• Assignment
Whenever a line below holds the word "best", copy that line.

• Page images and extracted text
● ● ● ● ● ● ●

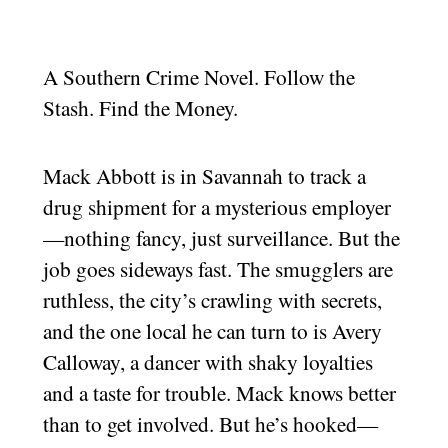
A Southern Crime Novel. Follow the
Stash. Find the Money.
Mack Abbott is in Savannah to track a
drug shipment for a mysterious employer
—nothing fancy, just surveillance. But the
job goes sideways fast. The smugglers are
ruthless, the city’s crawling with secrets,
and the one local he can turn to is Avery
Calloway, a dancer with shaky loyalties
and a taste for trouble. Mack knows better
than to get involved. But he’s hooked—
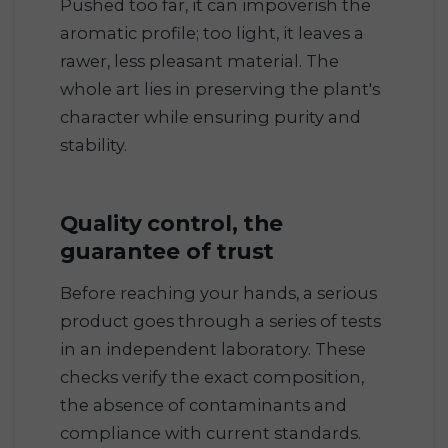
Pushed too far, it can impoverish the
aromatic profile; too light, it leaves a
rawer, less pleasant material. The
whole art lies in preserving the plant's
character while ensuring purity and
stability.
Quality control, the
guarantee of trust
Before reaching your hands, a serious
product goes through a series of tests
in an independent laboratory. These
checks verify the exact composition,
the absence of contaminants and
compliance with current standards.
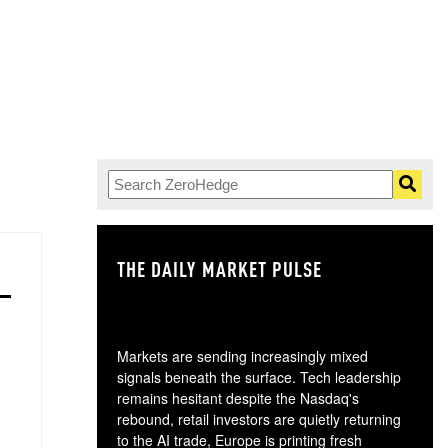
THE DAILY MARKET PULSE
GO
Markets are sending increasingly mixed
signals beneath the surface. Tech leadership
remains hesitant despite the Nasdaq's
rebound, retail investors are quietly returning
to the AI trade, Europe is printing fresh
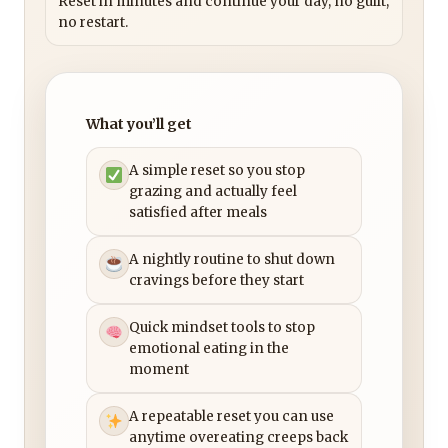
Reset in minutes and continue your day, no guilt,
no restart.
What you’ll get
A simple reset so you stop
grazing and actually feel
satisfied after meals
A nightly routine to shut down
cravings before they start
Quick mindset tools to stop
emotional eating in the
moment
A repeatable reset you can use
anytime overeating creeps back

● ● ● ● ● ● ●

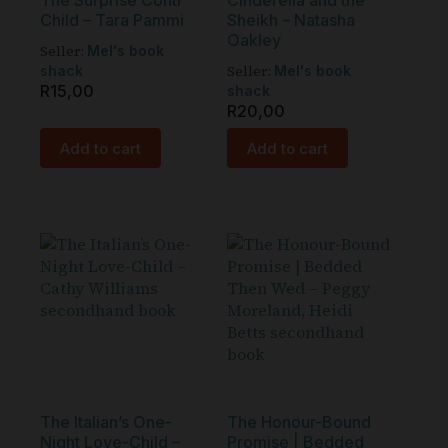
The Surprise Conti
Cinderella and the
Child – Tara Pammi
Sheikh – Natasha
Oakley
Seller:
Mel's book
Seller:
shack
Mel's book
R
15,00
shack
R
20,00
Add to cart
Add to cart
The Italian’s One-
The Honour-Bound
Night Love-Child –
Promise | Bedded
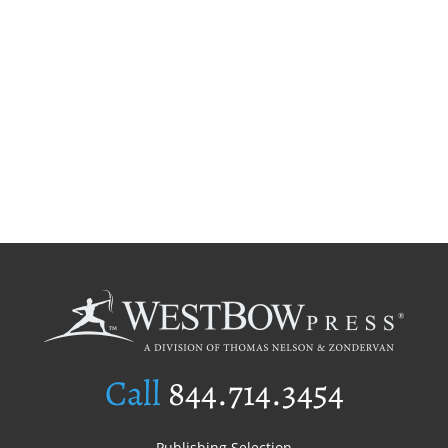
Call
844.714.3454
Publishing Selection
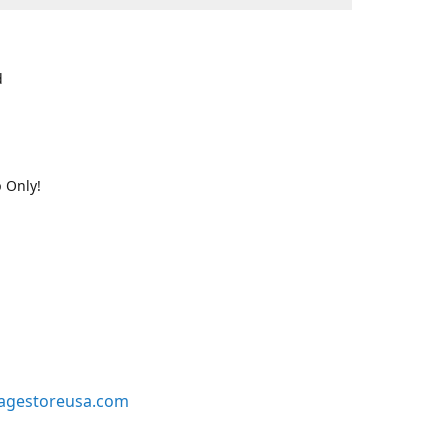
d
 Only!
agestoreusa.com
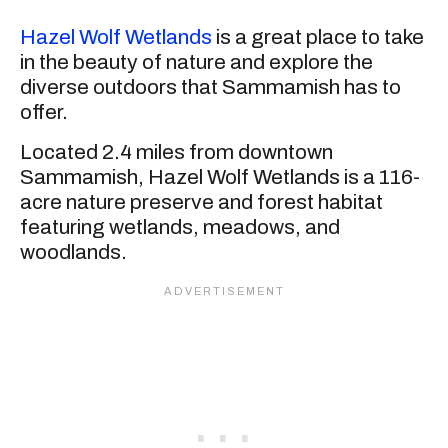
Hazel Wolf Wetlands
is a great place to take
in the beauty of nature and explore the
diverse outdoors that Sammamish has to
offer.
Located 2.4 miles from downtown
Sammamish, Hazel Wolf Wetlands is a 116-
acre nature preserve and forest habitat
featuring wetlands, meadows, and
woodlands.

● ● ● ● ● ● ●

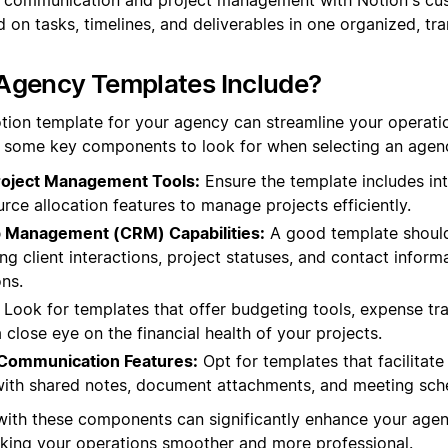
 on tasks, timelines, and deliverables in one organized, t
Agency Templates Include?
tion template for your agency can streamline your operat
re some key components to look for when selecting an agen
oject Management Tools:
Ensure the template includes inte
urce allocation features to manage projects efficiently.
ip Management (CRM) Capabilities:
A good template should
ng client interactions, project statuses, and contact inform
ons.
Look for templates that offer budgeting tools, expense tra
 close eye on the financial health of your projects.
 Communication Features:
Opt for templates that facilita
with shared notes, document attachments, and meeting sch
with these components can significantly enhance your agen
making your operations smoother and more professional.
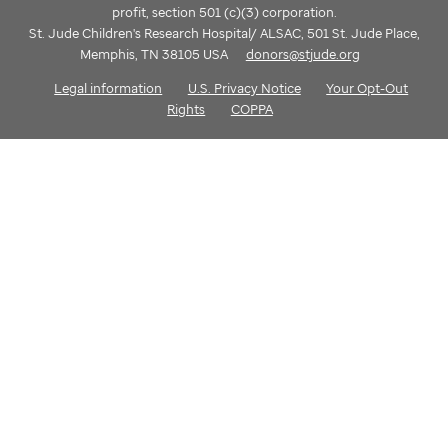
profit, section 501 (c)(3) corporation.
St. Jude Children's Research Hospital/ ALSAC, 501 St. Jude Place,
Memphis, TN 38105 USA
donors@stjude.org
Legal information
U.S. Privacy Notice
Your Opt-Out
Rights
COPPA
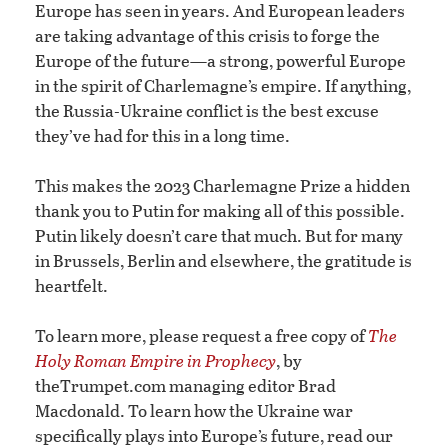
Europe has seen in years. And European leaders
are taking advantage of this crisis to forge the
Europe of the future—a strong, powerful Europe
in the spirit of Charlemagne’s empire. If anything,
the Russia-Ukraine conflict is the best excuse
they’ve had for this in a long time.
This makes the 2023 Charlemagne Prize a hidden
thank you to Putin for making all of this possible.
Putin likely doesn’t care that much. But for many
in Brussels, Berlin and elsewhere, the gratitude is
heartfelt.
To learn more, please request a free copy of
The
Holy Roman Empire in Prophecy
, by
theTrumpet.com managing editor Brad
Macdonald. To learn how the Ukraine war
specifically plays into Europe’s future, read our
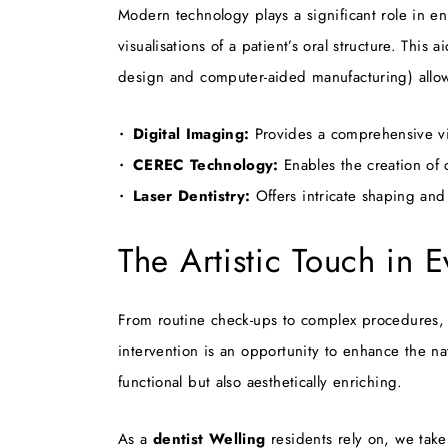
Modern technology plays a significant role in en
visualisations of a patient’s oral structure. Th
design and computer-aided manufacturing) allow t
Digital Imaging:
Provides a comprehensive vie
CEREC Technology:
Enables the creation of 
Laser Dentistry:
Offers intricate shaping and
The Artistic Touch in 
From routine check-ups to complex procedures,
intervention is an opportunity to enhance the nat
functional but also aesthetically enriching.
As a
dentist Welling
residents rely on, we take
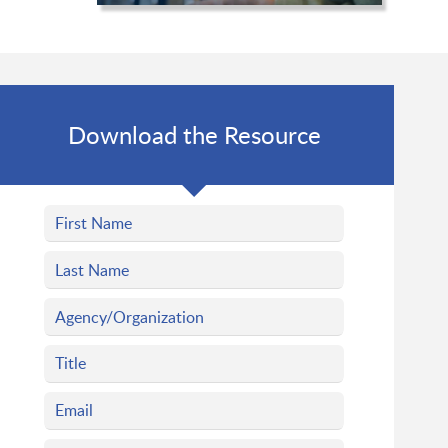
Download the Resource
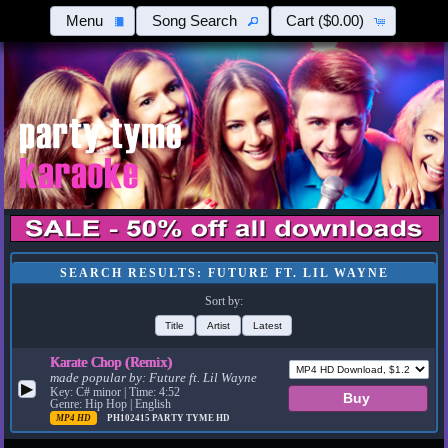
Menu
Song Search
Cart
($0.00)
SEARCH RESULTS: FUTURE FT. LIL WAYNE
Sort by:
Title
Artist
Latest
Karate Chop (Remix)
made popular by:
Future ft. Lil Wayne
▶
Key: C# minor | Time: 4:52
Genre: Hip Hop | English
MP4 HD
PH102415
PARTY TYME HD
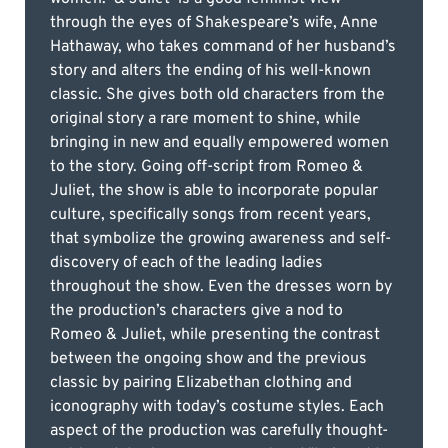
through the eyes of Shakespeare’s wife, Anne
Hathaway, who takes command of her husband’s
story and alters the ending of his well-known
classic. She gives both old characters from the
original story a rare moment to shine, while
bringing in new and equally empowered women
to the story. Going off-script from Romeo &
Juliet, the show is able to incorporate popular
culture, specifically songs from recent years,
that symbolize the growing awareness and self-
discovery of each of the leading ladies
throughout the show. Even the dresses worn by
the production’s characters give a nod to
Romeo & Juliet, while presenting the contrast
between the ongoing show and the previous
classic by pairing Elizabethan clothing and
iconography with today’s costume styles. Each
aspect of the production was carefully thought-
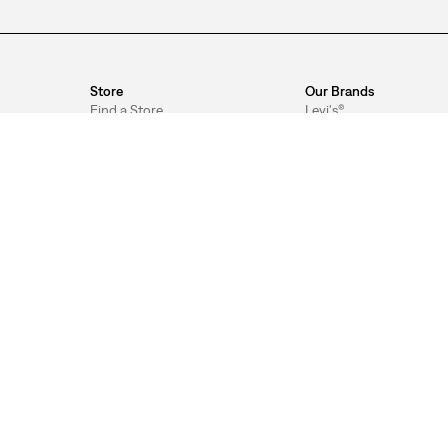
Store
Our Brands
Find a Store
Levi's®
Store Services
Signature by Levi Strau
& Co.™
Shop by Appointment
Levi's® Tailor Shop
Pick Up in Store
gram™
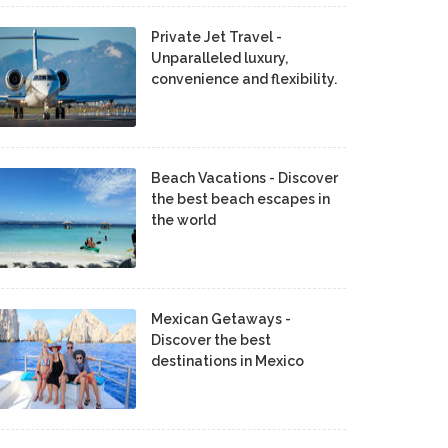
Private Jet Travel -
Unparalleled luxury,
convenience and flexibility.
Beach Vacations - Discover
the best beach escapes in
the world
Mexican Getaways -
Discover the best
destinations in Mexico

● ● ● ● ● ● ●

• Answer to the problem
the Russia-Ukraine conflict is the best excuse
the best beach escapes in
Discover the best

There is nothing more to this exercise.